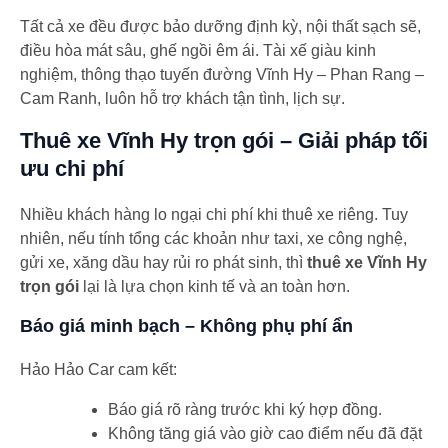
Tất cả xe đều được bảo dưỡng định kỳ, nội thất sạch sẽ,
điều hòa mát sâu, ghế ngồi êm ái. Tài xế giàu kinh
nghiệm, thông thạo tuyến đường Vĩnh Hy – Phan Rang –
Cam Ranh, luôn hỗ trợ khách tận tình, lịch sự.
Thuê xe Vĩnh Hy trọn gói – Giải pháp tối
ưu chi phí
Nhiều khách hàng lo ngại chi phí khi thuê xe riêng. Tuy
nhiên, nếu tính tổng các khoản như taxi, xe công nghệ,
gửi xe, xăng dầu hay rủi ro phát sinh, thì
thuê xe Vĩnh Hy
trọn gói
lại là lựa chọn kinh tế và an toàn hơn.
Báo giá minh bạch – Không phụ phí ẩn
Hảo Hảo Car cam kết:
Báo giá rõ ràng trước khi ký hợp đồng.
Không tăng giá vào giờ cao điểm nếu đã đặt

—————

WHAT THE TASK REQUIRES:
Where in the records above does the word "Vĩnh" appear? Copy each line that holds it.

SOLUTION TO THE EXERCISE:
nghiệm, thông thạo tuyến đường Vĩnh Hy – Phan Rang –
Thuê xe Vĩnh Hy trọn gói – Giải pháp tối
thuê xe Vĩnh Hy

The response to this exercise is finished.